**WHAT YOU WILL DO**
Each entry here needs to be given again exactly.

[Records drawn from a dataset]
====
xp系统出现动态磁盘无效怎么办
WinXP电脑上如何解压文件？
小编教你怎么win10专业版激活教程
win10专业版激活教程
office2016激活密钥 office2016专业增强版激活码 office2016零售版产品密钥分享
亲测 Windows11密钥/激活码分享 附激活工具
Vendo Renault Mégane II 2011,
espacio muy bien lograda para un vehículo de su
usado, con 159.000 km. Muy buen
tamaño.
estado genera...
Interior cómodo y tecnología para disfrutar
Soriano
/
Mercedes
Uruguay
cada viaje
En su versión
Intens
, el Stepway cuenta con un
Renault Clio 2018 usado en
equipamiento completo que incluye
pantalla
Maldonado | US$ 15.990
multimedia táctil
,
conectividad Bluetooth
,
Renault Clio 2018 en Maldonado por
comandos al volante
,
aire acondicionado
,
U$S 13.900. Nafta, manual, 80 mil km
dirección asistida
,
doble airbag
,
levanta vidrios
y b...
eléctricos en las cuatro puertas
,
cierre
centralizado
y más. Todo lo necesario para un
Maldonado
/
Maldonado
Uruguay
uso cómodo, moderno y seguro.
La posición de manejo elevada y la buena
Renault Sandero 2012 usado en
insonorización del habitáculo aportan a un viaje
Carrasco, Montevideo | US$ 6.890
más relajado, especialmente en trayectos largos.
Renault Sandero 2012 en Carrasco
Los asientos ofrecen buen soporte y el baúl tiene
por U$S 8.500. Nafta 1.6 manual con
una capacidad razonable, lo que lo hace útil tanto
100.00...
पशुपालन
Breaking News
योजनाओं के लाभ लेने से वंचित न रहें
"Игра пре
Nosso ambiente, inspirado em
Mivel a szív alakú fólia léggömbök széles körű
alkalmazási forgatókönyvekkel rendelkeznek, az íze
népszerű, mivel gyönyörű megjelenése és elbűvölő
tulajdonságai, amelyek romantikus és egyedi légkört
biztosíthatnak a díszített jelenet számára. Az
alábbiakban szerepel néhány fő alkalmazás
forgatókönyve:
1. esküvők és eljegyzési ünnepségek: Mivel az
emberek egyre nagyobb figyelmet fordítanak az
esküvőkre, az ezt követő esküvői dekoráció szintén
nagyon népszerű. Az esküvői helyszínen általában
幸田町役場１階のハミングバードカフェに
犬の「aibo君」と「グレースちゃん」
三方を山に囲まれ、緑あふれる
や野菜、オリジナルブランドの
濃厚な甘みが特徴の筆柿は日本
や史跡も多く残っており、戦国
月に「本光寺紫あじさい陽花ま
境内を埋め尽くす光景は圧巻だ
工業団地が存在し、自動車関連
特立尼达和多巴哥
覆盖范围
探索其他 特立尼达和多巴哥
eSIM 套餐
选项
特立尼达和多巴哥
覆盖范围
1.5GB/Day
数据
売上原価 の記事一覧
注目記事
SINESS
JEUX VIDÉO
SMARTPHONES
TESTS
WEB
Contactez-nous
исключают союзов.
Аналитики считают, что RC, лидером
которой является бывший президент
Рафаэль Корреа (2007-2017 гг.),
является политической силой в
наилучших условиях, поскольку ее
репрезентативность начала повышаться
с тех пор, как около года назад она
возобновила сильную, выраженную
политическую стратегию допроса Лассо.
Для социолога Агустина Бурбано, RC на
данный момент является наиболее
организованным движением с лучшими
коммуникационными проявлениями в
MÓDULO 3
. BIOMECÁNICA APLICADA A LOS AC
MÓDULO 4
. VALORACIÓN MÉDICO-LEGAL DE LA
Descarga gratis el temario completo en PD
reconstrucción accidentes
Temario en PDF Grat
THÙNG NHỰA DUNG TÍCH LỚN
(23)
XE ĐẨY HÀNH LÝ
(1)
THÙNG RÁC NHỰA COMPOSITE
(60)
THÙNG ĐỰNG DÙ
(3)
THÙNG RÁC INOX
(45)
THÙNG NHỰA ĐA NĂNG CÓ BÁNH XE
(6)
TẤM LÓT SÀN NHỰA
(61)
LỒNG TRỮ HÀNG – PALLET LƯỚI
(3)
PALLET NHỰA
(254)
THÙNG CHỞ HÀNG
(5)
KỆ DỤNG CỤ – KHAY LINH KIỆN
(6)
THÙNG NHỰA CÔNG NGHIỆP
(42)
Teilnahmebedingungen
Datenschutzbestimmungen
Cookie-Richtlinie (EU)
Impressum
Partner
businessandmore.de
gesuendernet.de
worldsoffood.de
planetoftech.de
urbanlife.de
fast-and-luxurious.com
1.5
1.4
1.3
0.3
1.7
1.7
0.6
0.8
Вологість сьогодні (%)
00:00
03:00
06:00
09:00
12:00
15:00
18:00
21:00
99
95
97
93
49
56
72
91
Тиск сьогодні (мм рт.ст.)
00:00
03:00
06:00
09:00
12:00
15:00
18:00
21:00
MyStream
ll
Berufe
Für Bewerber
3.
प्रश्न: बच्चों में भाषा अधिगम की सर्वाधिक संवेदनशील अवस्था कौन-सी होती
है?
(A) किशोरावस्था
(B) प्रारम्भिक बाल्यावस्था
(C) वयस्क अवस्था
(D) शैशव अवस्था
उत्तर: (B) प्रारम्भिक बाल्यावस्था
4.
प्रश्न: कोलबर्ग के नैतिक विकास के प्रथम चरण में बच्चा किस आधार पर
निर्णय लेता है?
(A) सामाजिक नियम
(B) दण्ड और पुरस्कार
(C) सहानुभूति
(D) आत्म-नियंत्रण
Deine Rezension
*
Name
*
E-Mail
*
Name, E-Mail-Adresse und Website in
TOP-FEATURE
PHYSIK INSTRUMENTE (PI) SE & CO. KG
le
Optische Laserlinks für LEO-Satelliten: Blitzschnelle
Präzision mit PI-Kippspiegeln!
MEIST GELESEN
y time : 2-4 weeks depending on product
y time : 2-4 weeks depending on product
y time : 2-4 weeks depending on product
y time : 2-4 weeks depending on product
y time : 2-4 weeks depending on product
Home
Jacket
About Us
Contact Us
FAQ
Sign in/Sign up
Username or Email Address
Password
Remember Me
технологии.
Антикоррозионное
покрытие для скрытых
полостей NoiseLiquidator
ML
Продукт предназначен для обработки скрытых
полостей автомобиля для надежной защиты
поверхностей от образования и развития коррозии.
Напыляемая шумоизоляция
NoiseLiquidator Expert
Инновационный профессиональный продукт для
====
**WRITTEN ANSWER**
xp系统出现动态磁盘无效怎么办
WinXP电脑上如何解压文件？
小编教你怎么win10专业版激活教程
win10专业版激活教程
office2016激活密钥 office2016专业增强版激活码 office2016零售版产品密钥分享
亲测 Windows11密钥/激活码分享 附激活工具
Vendo Renault Mégane II 2011,
espacio muy bien lograda para un vehículo de su
usado, con 159.000 km. Muy buen
tamaño.
estado genera...
Interior cómodo y tecnología para disfrutar
Soriano
/
Mercedes
Uruguay
cada viaje
En su versión
Intens
, el Stepway cuenta con un
Renault Clio 2018 usado en
equipamiento completo que incluye
pantalla
Maldonado | US$ 15.990
multimedia táctil
,
conectividad Bluetooth
,
Renault Clio 2018 en Maldonado por
comandos al volante
,
aire acondicionado
,
U$S 13.900. Nafta, manual, 80 mil km
dirección asistida
,
doble airbag
,
levanta vidrios
y b...
eléctricos en las cuatro puertas
,
cierre
centralizado
y más. Todo lo necesario para un
Maldonado
/
Maldonado
Uruguay
uso cómodo, moderno y seguro.
La posición de manejo elevada y la buena
Renault Sandero 2012 usado en
insonorización del habitáculo aportan a un viaje
Carrasco, Montevideo | US$ 6.890
más relajado, especialmente en trayectos largos.
Renault Sandero 2012 en Carrasco
Los asientos ofrecen buen soporte y el baúl tiene
por U$S 8.500. Nafta 1.6 manual con
una capacidad razonable, lo que lo hace útil tanto
100.00...
पशुपालन
Breaking News
योजनाओं के लाभ लेने से वंचित न रहें
"Игра пре
Nosso ambiente, inspirado em
Mivel a szív alakú fólia léggömbök széles körű
alkalmazási forgatókönyvekkel rendelkeznek, az íze
népszerű, mivel gyönyörű megjelenése és elbűvölő
tulajdonságai, amelyek romantikus és egyedi légkört
biztosíthatnak a díszített jelenet számára. Az
alábbiakban szerepel néhány fő alkalmazás
forgatókönyve:
1. esküvők és eljegyzési ünnepségek: Mivel az
emberek egyre nagyobb figyelmet fordítanak az
esküvőkre, az ezt követő esküvői dekoráció szintén
nagyon népszerű. Az esküvői helyszínen általában
幸田町役場１階のハミングバードカフェに
犬の「aibo君」と「グレースちゃん」
三方を山に囲まれ、緑あふれる
や野菜、オリジナルブランドの
濃厚な甘みが特徴の筆柿は日本
や史跡も多く残っており、戦国
月に「本光寺紫あじさい陽花ま
境内を埋め尽くす光景は圧巻だ
工業団地が存在し、自動車関連
特立尼达和多巴哥
覆盖范围
探索其他 特立尼达和多巴哥
eSIM 套餐
选项
特立尼达和多巴哥
覆盖范围
1.5GB/Day
数据
売上原価 の記事一覧
注目記事
SINESS
JEUX VIDÉO
SMARTPHONES
TESTS
WEB
Contactez-nous
исключают союзов.
Аналитики считают, что RC, лидером
которой является бывший президент
Рафаэль Корреа (2007-2017 гг.),
является политической силой в
наилучших условиях, поскольку ее
репрезентативность начала повышаться
с тех пор, как около года назад она
возобновила сильную, выраженную
политическую стратегию допроса Лассо.
Для социолога Агустина Бурбано, RC на
данный момент является наиболее
организованным движением с лучшими
коммуникационными проявлениями в
MÓDULO 3
. BIOMECÁNICA APLICADA A LOS AC
MÓDULO 4
. VALORACIÓN MÉDICO-LEGAL DE LA
Descarga gratis el temario completo en PD
reconstrucción accidentes
Temario en PDF Grat
THÙNG NHỰA DUNG TÍCH LỚN
(23)
XE ĐẨY HÀNH LÝ
(1)
THÙNG RÁC NHỰA COMPOSITE
(60)
THÙNG ĐỰNG DÙ
(3)
THÙNG RÁC INOX
(45)
THÙNG NHỰA ĐA NĂNG CÓ BÁNH XE
(6)
TẤM LÓT SÀN NHỰA
(61)
LỒNG TRỮ HÀNG – PALLET LƯỚI
(3)
PALLET NHỰA
(254)
THÙNG CHỞ HÀNG
(5)
KỆ DỤNG CỤ – KHAY LINH KIỆN
(6)
THÙNG NHỰA CÔNG NGHIỆP
(42)
Teilnahmebedingungen
Datenschutzbestimmungen
Cookie-Richtlinie (EU)
Impressum
Partner
businessandmore.de
gesuendernet.de
worldsoffood.de
planetoftech.de
urbanlife.de
fast-and-luxurious.com
1.5
1.4
1.3
0.3
1.7
1.7
0.6
0.8
Вологість сьогодні (%)
00:00
03:00
06:00
09:00
12:00
15:00
18:00
21:00
99
95
97
93
49
56
72
91
Тиск сьогодні (мм рт.ст.)
00:00
03:00
06:00
09:00
12:00
15:00
18:00
21:00
MyStream
ll
Berufe
Für Bewerber
3.
प्रश्न: बच्चों में भाषा अधिगम की सर्वाधिक संवेदनशील अवस्था कौन-सी होती
है?
(A) किशोरावस्था
(B) प्रारम्भिक बाल्यावस्था
(C) वयस्क अवस्था
(D) शैशव अवस्था
उत्तर: (B) प्रारम्भिक बाल्यावस्था
4.
प्रश्न: कोलबर्ग के नैतिक विकास के प्रथम चरण में बच्चा किस आधार पर
निर्णय लेता है?
(A) सामाजिक नियम
(B) दण्ड और पुरस्कार
(C) सहानुभूति
(D) आत्म-नियंत्रण
Deine Rezension
*
Name
*
E-Mail
*
Name, E-Mail-Adresse und Website in
TOP-FEATURE
PHYSIK INSTRUMENTE (PI) SE & CO. KG
le
Optische Laserlinks für LEO-Satelliten: Blitzschnelle
Präzision mit PI-Kippspiegeln!
MEIST GELESEN
y time : 2-4 weeks depending on product
y time : 2-4 weeks depending on product
y time : 2-4 weeks depending on product
y time : 2-4 weeks depending on product
y time : 2-4 weeks depending on product
Home
Jacket
About Us
Contact Us
FAQ
Sign in/Sign up
Username or Email Address
Password
Remember Me
технологии.
Антикоррозионное
покрытие для скрытых
полостей NoiseLiquidator
ML
Продукт предназначен для обработки скрытых
полостей автомобиля для надежной защиты
поверхностей от образования и развития коррозии.
Напыляемая шумоизоляция
NoiseLiquidator Expert
Инновационный профессиональный продукт для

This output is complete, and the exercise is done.